> _Saved data entries_:
· · ·

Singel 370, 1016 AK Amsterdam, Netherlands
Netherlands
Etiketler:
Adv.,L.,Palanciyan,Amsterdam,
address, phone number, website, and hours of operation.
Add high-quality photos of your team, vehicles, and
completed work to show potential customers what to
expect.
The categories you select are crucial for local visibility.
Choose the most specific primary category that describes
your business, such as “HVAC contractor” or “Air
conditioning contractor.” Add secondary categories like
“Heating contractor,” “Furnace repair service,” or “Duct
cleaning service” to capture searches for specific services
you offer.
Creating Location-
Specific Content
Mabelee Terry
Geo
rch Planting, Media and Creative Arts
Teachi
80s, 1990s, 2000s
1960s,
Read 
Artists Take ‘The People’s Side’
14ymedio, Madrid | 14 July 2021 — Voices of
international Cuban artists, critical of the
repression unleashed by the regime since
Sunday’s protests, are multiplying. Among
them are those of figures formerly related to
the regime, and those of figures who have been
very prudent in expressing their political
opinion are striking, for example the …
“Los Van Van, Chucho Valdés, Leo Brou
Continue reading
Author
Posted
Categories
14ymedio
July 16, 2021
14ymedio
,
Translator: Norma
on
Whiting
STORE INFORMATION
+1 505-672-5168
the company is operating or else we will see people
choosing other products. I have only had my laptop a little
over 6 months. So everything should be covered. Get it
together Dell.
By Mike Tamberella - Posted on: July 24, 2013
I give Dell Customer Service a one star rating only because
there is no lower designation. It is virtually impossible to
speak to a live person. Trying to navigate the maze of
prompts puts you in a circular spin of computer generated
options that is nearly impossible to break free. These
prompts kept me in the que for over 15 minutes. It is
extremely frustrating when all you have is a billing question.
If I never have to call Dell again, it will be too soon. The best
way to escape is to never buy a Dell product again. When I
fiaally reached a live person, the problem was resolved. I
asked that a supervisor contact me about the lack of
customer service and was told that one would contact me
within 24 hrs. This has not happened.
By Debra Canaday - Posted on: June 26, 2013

· · ·

> _Task to complete_:
I need each of the entries above printed again exactly.

> _Your response_:
Singel 370, 1016 AK Amsterdam, Netherlands
Netherlands
Etiketler:
Adv.,L.,Palanciyan,Amsterdam,
address, phone number, website, and hours of operation.
Add high-quality photos of your team, vehicles, and
completed work to show potential customers what to
expect.
The categories you select are crucial for local visibility.
Choose the most specific primary category that describes
your business, such as “HVAC contractor” or “Air
conditioning contractor.” Add secondary categories like
“Heating contractor,” “Furnace repair service,” or “Duct
cleaning service” to capture searches for specific services
you offer.
Creating Location-
Specific Content
Mabelee Terry
Geo
rch Planting, Media and Creative Arts
Teachi
80s, 1990s, 2000s
1960s,
Read 
Artists Take ‘The People’s Side’
14ymedio, Madrid | 14 July 2021 — Voices of
international Cuban artists, critical of the
repression unleashed by the regime since
Sunday’s protests, are multiplying. Among
them are those of figures formerly related to
the regime, and those of figures who have been
very prudent in expressing their political
opinion are striking, for example the …
“Los Van Van, Chucho Valdés, Leo Brou
Continue reading
Author
Posted
Categories
14ymedio
July 16, 2021
14ymedio
,
Translator: Norma
on
Whiting
STORE INFORMATION
+1 505-672-5168
the company is operating or else we will see people
choosing other products. I have only had my laptop a little
over 6 months. So everything should be covered. Get it
together Dell.
By Mike Tamberella - Posted on: July 24, 2013
I give Dell Customer Service a one star rating only because
there is no lower designation. It is virtually impossible to
speak to a live person. Trying to navigate the maze of
prompts puts you in a circular spin of computer generated
options that is nearly impossible to break free. These
prompts kept me in the que for over 15 minutes. It is
extremely frustrating when all you have is a billing question.
If I never have to call Dell again, it will be too soon. The best
way to escape is to never buy a Dell product again. When I
fiaally reached a live person, the problem was resolved. I
asked that a supervisor contact me about the lack of
customer service and was told that one would contact me
within 24 hrs. This has not happened.
By Debra Canaday - Posted on: June 26, 2013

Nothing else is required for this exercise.